Japanese pop culture inverts (even perverts) Western norms. Whilst the West panics about the sexualization and adultification of children, the Japanese have created a complex aesthetic around the ‘childification’ of adults. This can easily be misinterpreted by a Western culture in the midst of a panic over paedophilia and sexuality in general.

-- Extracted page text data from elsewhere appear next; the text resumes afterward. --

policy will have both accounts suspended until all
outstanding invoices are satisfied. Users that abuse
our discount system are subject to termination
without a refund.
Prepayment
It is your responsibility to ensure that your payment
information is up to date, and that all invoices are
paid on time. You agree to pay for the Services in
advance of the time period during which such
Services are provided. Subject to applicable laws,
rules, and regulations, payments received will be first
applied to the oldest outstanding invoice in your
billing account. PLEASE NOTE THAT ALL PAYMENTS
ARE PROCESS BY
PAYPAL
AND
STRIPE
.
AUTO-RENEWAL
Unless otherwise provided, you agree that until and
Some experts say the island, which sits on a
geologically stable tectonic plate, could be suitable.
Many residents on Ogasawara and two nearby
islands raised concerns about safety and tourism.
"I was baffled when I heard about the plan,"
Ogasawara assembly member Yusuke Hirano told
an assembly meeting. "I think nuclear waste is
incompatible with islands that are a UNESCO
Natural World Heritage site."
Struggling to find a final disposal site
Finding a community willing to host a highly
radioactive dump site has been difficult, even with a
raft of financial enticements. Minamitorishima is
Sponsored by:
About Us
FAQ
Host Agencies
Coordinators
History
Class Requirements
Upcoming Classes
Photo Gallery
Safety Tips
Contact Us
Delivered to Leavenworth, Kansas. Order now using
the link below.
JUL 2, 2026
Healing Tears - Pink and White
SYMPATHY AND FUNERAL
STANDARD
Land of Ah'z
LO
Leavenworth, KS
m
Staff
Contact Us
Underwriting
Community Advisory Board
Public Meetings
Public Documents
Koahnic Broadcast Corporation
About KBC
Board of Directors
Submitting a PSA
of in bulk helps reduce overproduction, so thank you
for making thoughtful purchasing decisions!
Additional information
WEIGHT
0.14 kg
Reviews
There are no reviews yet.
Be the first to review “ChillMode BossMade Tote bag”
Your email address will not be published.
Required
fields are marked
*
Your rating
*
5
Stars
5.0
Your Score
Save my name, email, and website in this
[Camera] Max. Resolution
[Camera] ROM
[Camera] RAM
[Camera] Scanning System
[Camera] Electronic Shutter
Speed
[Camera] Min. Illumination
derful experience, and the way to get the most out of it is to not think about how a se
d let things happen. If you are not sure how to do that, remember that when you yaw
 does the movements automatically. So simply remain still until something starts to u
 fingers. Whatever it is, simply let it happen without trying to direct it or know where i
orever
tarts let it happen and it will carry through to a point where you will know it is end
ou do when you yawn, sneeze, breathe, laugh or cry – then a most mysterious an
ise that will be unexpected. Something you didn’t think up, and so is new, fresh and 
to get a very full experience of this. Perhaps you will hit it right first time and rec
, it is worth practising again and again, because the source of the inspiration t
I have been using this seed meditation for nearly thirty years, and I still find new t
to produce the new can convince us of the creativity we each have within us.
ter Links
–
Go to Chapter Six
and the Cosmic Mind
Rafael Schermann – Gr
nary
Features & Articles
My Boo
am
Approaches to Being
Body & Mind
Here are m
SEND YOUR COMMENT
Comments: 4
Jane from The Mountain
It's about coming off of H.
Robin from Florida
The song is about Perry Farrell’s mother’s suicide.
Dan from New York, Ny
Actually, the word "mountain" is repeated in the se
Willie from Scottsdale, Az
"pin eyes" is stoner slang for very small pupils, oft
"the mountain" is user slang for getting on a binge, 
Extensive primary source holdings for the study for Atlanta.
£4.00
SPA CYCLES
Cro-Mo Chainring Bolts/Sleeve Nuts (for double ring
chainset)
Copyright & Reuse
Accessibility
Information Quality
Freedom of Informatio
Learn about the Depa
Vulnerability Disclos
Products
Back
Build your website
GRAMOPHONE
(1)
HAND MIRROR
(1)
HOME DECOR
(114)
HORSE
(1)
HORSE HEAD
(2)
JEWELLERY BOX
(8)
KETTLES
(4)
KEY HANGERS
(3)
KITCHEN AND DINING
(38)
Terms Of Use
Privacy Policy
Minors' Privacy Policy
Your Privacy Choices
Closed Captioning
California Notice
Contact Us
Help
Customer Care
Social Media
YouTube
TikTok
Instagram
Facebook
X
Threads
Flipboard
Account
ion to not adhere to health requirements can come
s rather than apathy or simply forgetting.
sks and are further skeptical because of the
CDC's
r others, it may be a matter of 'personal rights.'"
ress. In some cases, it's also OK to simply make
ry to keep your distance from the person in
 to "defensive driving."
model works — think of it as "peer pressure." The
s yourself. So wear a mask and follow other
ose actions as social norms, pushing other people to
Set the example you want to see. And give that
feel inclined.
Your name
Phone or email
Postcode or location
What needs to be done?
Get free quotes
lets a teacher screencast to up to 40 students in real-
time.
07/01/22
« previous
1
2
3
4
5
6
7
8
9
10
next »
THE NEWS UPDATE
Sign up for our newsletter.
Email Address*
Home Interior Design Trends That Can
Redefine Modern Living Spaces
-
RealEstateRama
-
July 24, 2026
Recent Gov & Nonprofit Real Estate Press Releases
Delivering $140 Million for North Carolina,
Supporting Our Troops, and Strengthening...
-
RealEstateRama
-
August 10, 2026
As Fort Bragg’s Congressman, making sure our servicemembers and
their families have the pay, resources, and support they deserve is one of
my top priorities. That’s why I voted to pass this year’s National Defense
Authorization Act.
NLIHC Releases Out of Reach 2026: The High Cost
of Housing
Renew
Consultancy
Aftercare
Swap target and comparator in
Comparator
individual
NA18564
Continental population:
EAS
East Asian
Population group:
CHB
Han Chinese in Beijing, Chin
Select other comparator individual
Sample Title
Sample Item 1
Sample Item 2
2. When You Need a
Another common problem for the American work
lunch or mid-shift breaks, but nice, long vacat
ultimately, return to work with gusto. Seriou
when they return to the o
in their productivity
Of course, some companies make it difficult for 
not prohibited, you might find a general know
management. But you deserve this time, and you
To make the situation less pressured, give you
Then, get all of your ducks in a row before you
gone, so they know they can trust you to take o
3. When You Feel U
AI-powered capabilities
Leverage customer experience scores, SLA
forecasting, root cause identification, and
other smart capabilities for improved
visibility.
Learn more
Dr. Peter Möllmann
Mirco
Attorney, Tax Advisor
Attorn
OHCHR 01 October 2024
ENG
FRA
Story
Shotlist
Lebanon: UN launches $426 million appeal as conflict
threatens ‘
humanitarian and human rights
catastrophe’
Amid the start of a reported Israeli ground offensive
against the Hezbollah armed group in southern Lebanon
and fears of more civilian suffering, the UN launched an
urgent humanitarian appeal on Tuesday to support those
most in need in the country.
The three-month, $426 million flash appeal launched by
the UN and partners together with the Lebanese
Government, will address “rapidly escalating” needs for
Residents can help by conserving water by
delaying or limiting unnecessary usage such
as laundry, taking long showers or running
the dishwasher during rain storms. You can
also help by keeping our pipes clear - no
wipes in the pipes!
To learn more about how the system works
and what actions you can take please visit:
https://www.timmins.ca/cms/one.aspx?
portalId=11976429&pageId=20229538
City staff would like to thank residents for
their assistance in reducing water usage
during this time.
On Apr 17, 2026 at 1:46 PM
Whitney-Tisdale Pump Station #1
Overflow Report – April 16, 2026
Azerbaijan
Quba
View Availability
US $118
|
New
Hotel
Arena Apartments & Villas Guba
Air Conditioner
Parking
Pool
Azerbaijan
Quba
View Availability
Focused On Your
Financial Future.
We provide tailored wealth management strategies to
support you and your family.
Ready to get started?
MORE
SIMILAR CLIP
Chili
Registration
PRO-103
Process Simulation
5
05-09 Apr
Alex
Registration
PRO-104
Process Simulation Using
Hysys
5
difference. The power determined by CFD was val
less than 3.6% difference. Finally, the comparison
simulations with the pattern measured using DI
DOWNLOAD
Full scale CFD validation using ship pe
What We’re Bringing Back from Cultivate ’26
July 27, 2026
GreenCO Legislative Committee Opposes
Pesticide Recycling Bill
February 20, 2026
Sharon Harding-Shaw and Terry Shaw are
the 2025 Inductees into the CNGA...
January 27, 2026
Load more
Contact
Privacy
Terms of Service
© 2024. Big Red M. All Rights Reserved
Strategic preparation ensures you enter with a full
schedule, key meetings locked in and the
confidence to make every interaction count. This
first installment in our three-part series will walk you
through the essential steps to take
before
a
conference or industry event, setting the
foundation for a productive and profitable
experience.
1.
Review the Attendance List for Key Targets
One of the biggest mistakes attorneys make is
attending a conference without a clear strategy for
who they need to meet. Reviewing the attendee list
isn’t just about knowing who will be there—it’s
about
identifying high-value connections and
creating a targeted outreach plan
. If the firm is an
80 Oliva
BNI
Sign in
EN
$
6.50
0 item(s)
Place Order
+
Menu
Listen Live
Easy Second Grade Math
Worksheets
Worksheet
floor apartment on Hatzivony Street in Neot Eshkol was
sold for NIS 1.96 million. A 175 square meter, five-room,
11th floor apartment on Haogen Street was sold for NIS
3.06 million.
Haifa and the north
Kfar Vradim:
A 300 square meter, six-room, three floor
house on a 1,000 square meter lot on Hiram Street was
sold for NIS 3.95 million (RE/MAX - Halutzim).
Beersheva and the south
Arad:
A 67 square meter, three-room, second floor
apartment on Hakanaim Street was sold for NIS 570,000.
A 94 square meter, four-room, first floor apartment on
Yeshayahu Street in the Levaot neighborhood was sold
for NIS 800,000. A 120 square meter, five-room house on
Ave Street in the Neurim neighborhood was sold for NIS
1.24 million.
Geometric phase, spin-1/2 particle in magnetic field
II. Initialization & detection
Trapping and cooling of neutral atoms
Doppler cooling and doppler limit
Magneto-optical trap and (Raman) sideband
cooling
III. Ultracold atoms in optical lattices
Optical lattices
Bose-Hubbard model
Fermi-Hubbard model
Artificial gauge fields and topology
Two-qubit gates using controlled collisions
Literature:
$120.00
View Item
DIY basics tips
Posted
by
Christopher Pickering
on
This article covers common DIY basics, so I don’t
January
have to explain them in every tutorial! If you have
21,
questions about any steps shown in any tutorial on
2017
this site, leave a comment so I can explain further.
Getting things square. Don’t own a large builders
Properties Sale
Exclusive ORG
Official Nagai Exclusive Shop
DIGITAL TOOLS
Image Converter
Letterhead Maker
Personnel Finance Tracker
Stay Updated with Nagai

The two Japanese words that define this aesthetic are kawaii and moé. Kawaii is roughly translated as ‘cute’ and moé as the subject/object of fascination. Whilst this can have an erotic subtext, it is often anti-erotic. If anything, the kawaii aesthetic is paradoxically asexual (it ‘plays’ with erotic signs and symbols without the aim of sexual consummation).

 

 

 

 

In fact, there seems to be trend amongst Japanese teenagers to turn away from ‘real’ sex to ‘virtual’ sex. The term nijigen fechi means someone who is only turned on by manga and anime. In 2008 Takashita Taichi petitioned the government to recognize marriage to anime characters, effectively a moé marriage.

This has a playful, ironic aspect and I am sure many Japanese are mystified that Westerners take this all so seriously. Don’t Westerner’s have a sense of humour, of irony?

There is a rather lazy and cliched argument that the emphasis on fantasy is a way for the otherwise conservative and unimaginative Japanese to escape their ‘herd’ society. This is deeply insulting and racist. Japanese society has always been very creative with a deep aesthetic appreciation of the arts. Indeed, one could say they have a profound erotic connection to beauty. One cannot appreciate Japanese culture without understanding how important their appreciation of beauty was. It saturates every aspect of Japanese culture to the exquisitely sculpted Japanese garden, to elaborate, fine silk clothing, to tea ceremonies, to calligraphy and the arts and crafts in general.

The problem really lies with a schizophrenic Western mind that has split the ‘erotic’ from culture. This split has marginalized many forms of erotic expression, including the humorous. Many shunga were in fact meant to be read as parodies or comedies. It is the Western mind, lacking a sophisticated erotic language, that reads them in such crude terms.

I do think this is a case of a less sophisticated culture attempting to interpret a far more sophisticated one.

There is a lot of humour and irony in Japanese pop culture. It is above all, about having fun, about playing with fashion and consumerism. It is meant to be ‘over-the-top’. It is the Western mind that is so ‘up-tight’ that it doesn’t get the joke.